[openstack-dev] [nova] how nova should behave when placement returns consumer generation conflict
Balázs Gibizer
balazs.gibizer at ericsson.com
Thu Aug 16 11:31:49 UTC 2018
Hi,
tl;dr: To properly use consumer generation (placement 1.28) in Nova we
need to
decide how to handle consumer generation conflict from Nova perspective:
a) Nova reads the current consumer_generation before the allocation
update
operation and use that generation in the allocation update operation.
If the allocation is changed between the read and the update then
nova
fails the server lifecycle operation and let the end user retry it.
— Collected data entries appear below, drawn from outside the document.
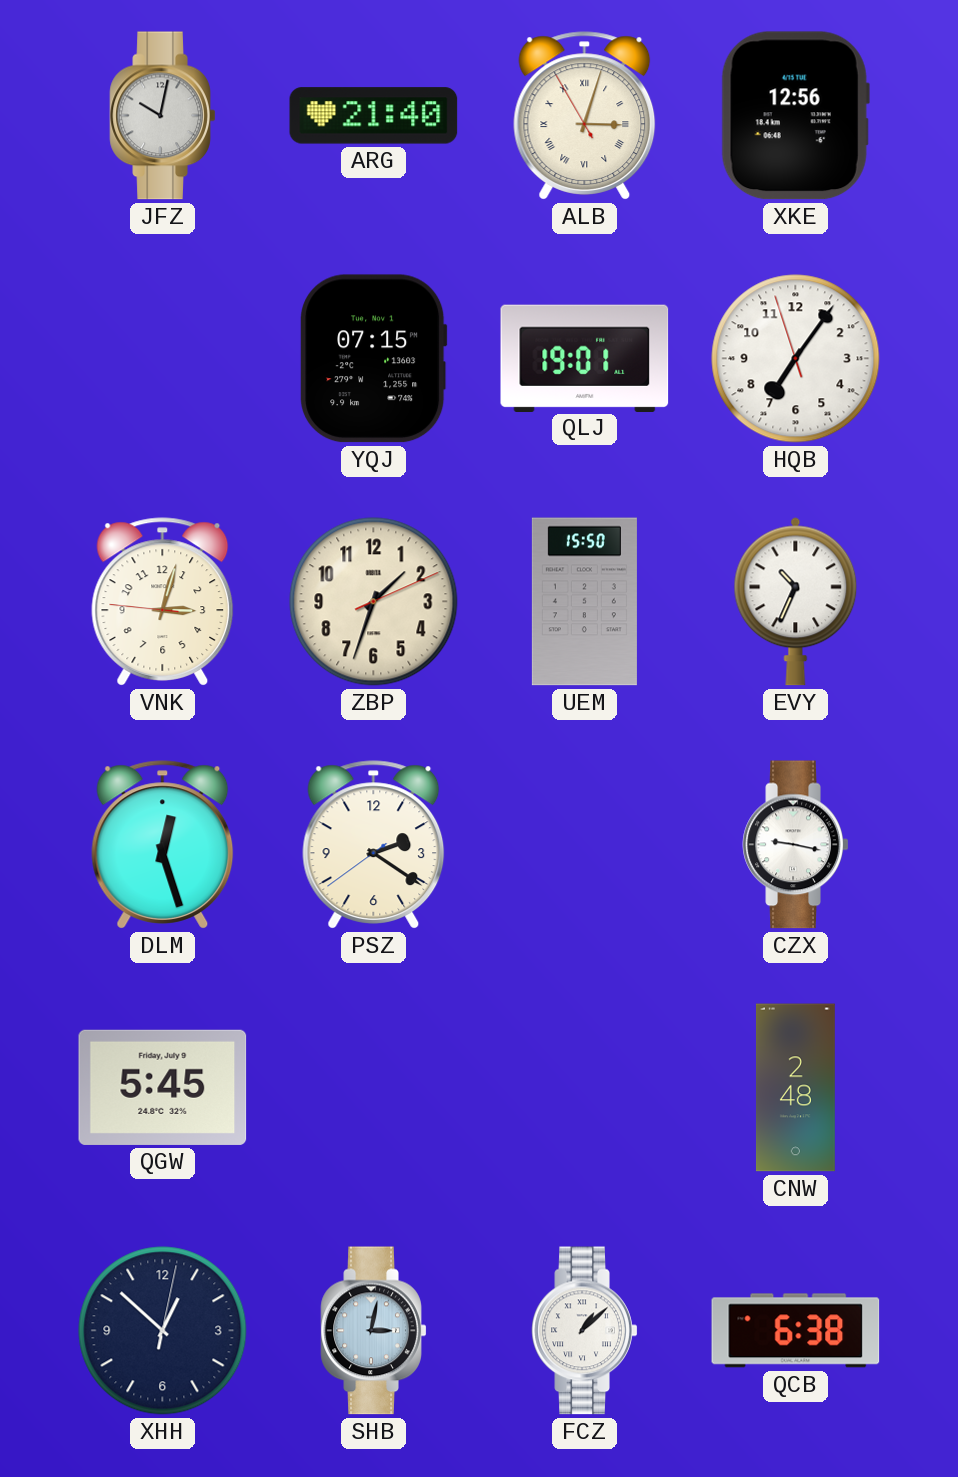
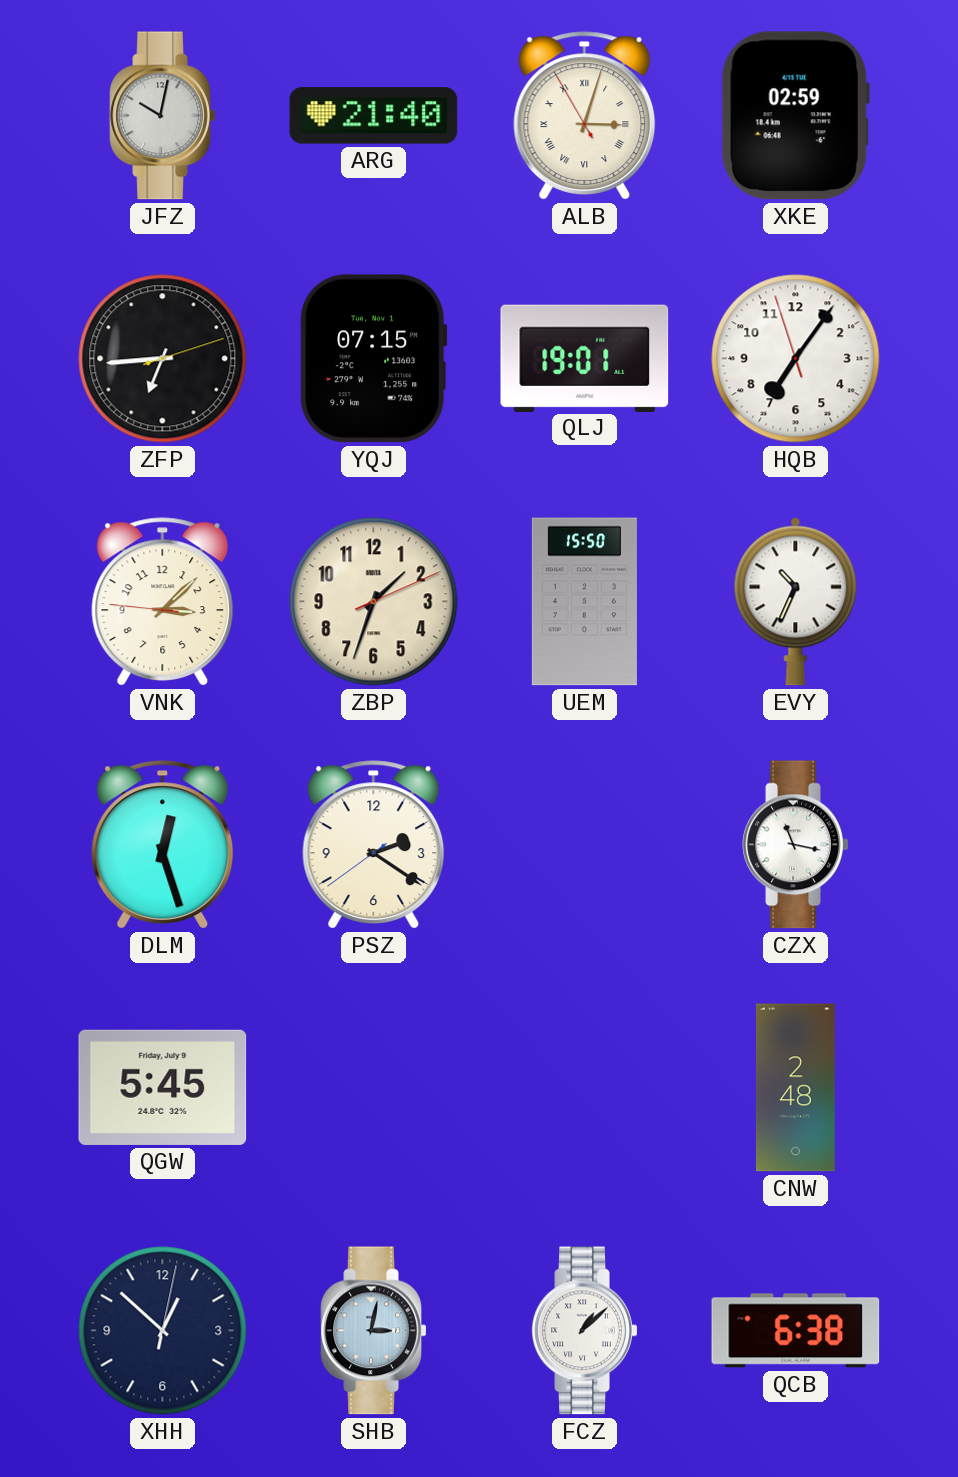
XKE: 12:56 -> 02:59
ZFP: none -> 6:44
VNK: 3:02 -> 3:07
CZX: 9:17 -> 11:17
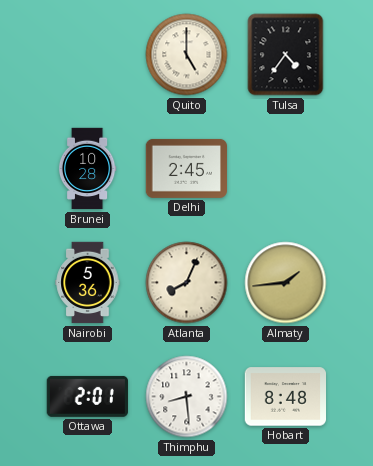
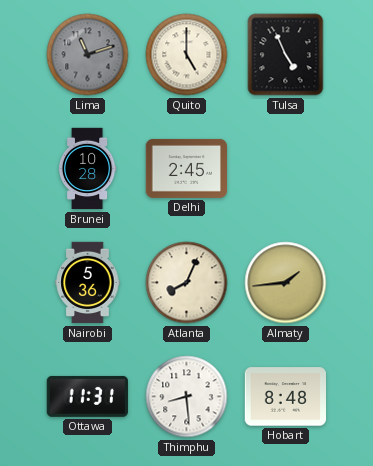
Lima: none -> 11:12
Tulsa: 4:36 -> 4:56
Ottawa: 2:01 -> 11:31
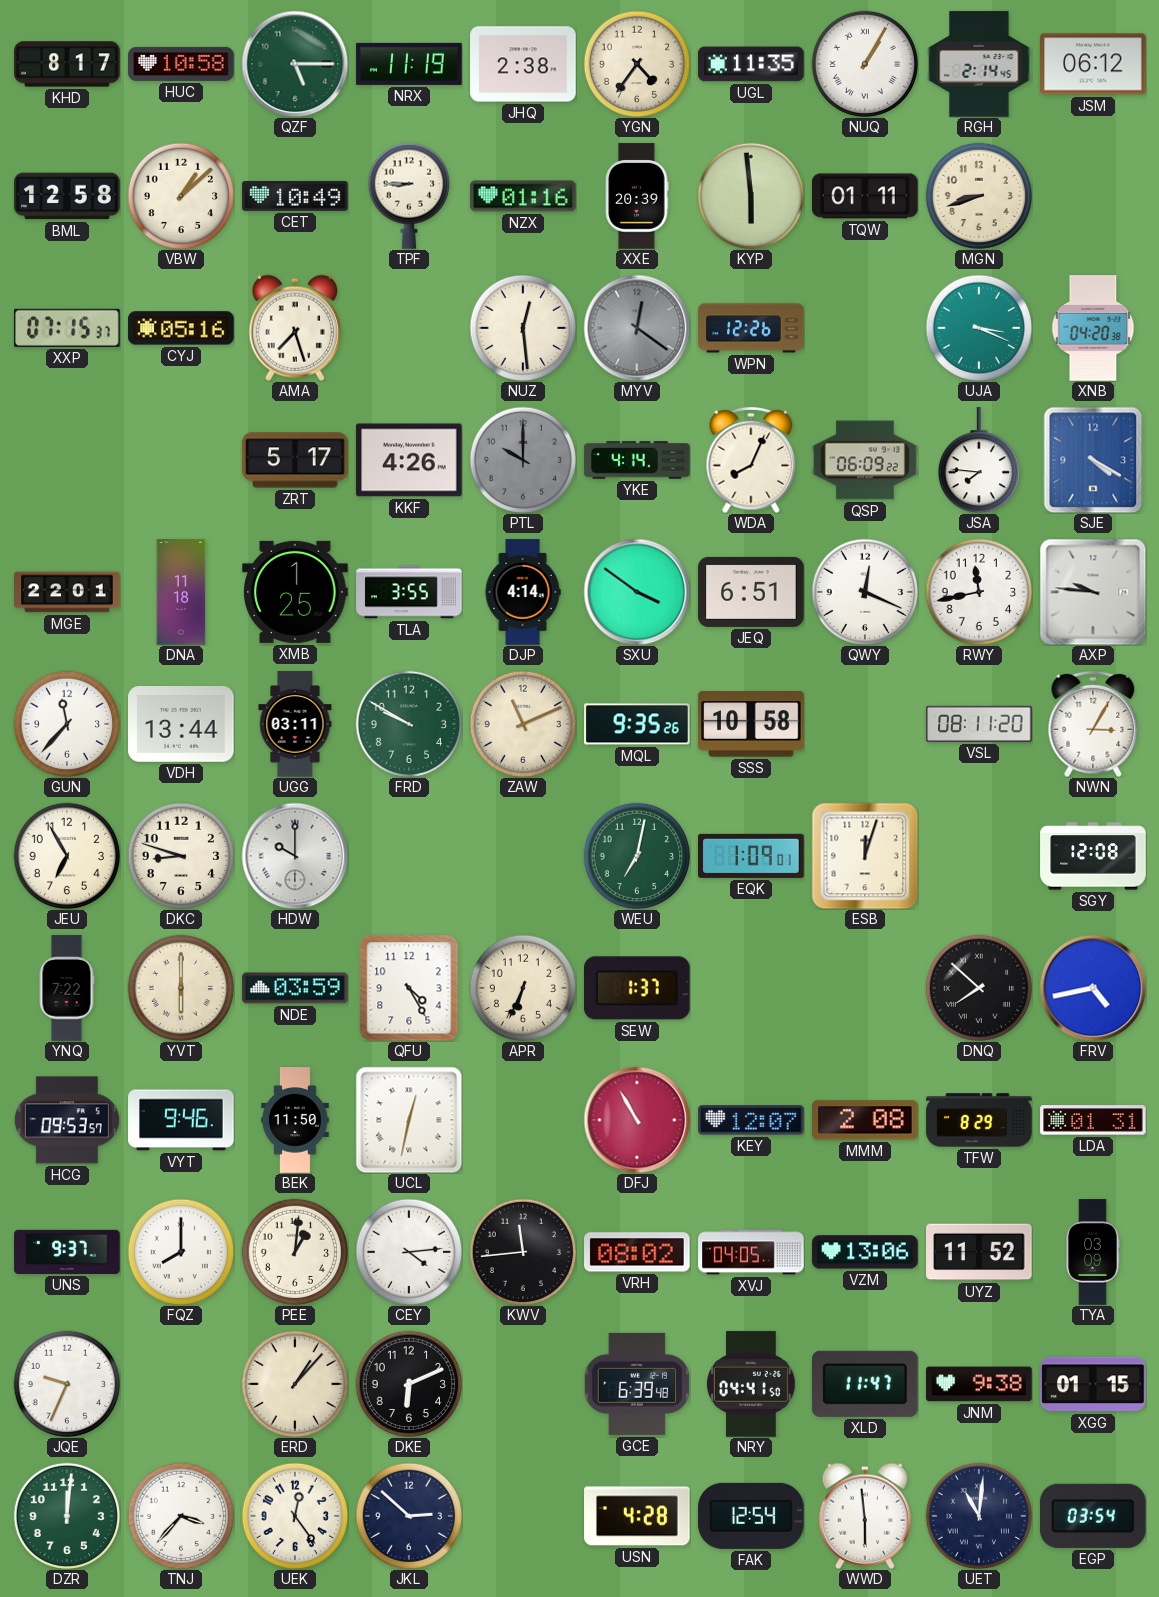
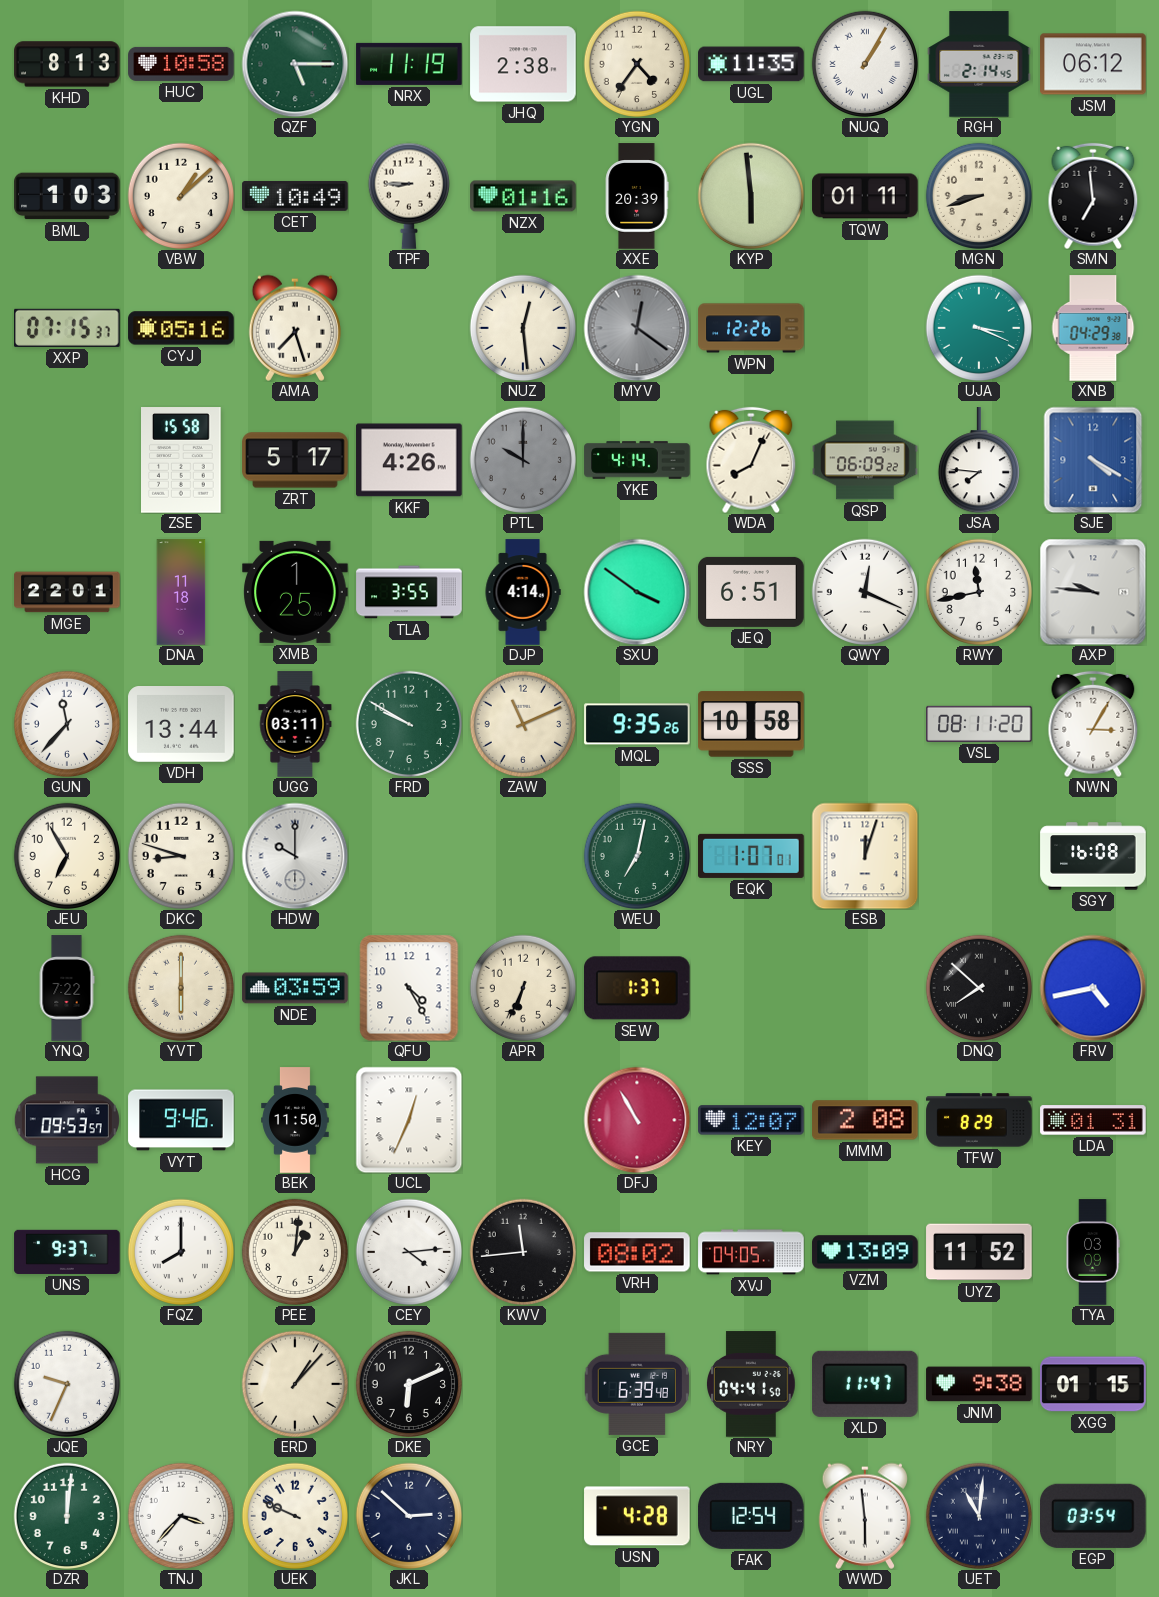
KHD: 8:17 -> 8:13
BML: 12:58 -> 1:03
SMN: none -> 6:59
XNB: 04:20 -> 04:29
ZSE: none -> 15:58
EQK: 1:09 -> 1:07
SGY: 12:08 -> 16:08
UCL: 12:32 -> 12:34
VZM: 13:06 -> 13:09
UEK: 12:24 -> 9:49
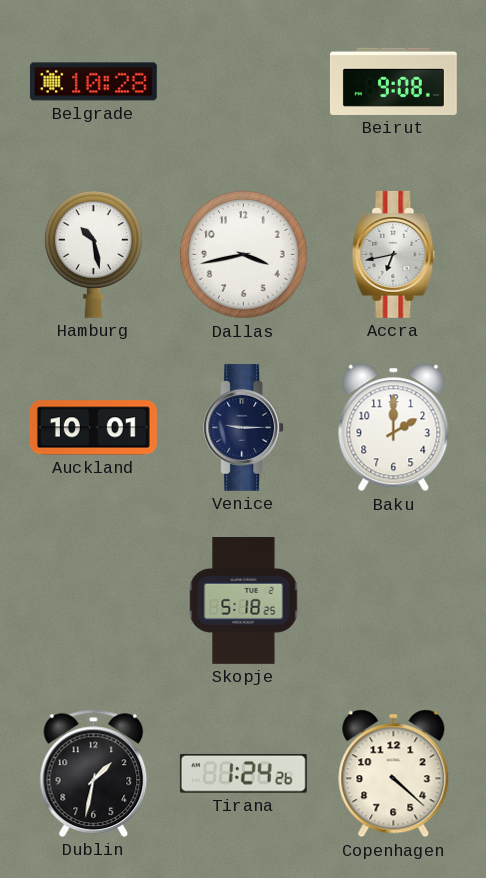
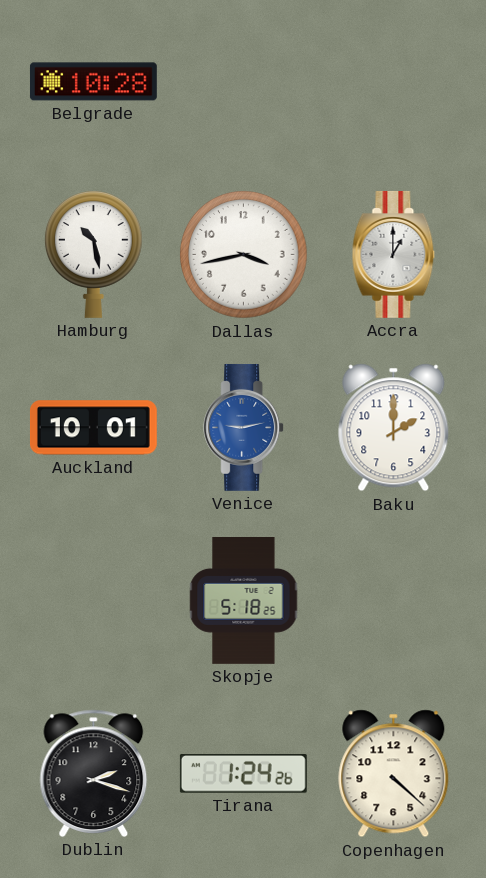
Beirut: 9:08 -> none
Accra: 6:43 -> 1:00
Venice: 9:15 -> 9:13
Venice dial: navy -> blue
Dublin: 1:32 -> 2:18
b) Like a) but in case of conflict nova blindly retries the
read-and-update
operation pair couple of times and if only fails the life cycle
operation
if run out of retries.
c) Nova stores its own view of the allocation. When a consumer's
allocation
needs to be modified then nova reads the current state of the
consumer from
placement. Then nova combines the two allocations to generate the new
expected consumer state. In case of generation conflict nova retries
the
read-combine-update operation triplet.
Which way we should go now?
What should be or long term goal?
Details:
There are plenty of affected lifecycle operations. See the patch series
starting at [1].
For example:
The current patch[1] that handles the delete server case implements
option b).
It simly reads the current consumer generation from placement and uses
that to
send a PUT /allocatons/{instance_uuid} with "allocations": {} in its
body.
Here implementing option c) would mean that during server delete nova
needs:
1) to compile its own view of the resource need of the server
(currently based
on the flavor but in the future based on the attached port's resource
requests as well)
2) then read the current allocation of the server from placement
3) then subtract the server resource needs from the current allocation
and
send the resulting allocation back in the update to placement
In the simple case this subtraction would result in an empty allocation
sent to
placement. Also in this simple case c) has the same effect as b)
currently
implementated in [1].
However if somebody outside of nova modifies the allocation of this
consumer in
a way that nova does not know about such changed resource need then b)
and c)
will result in different placement state after server delete.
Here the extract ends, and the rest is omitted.